1

How can I select a random window from a numpy array greater than 2 dimensions wherein the window is random with respect to 2 different dimensions?

I'd like to do something similar to the answer in this post but in 3 dimensions, not 2: Selecting Random Windows from Multidimensional Numpy Array Rows

Example of what I am trying to vectorize (i.e. I'm trying to avoid a for loop):

import random
import numpy as np

ls = []
m = 3 # sequence length
k = 8 #batch_size

np_3D_array = np.random.randint(0,100, size = (5,7,4)) #random 3D array

for ii in range(k):
  random_sheet = random.randint(0,np_3D_array.shape[0] - 1)
  random_row = random.randint(0, np_3D_array.shape[1] - m)
  ls.append(np_3D_array[random_sheet, random_row:random_row + m , :])
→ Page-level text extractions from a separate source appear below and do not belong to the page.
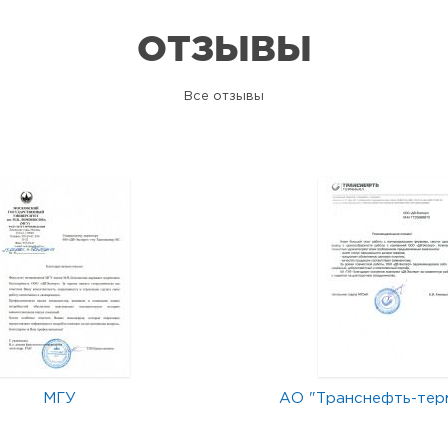
ОТЗЫВЫ
Все отзывы
МГУ
АО "Транснефть-тер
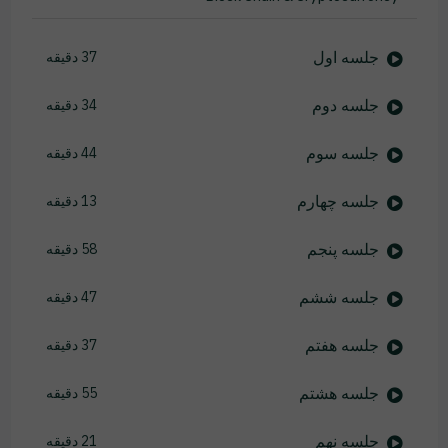
جلسه اول
37 دقیقه
جلسه دوم
34 دقیقه
جلسه سوم
44 دقیقه
جلسه چهارم
13 دقیقه
جلسه پنجم
58 دقیقه
جلسه ششم
47 دقیقه
جلسه هفتم
37 دقیقه
جلسه هشتم
55 دقیقه
جلسه نهم
21 دقیقه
final_output = np.array(ls)

print(final_output.shape) #prints (8, 3, 4) to stdoout
Divakar
  • 218,885
  • 19
  • 262
  • 358
lightbox142
  • 142
  • 2
  • 5
  • 16

2 Answers2

0

We can leverage np.lib.stride_tricks.as_strided based scikit-image's view_as_windows to get sliding windows. More info on use of as_strided based view_as_windows.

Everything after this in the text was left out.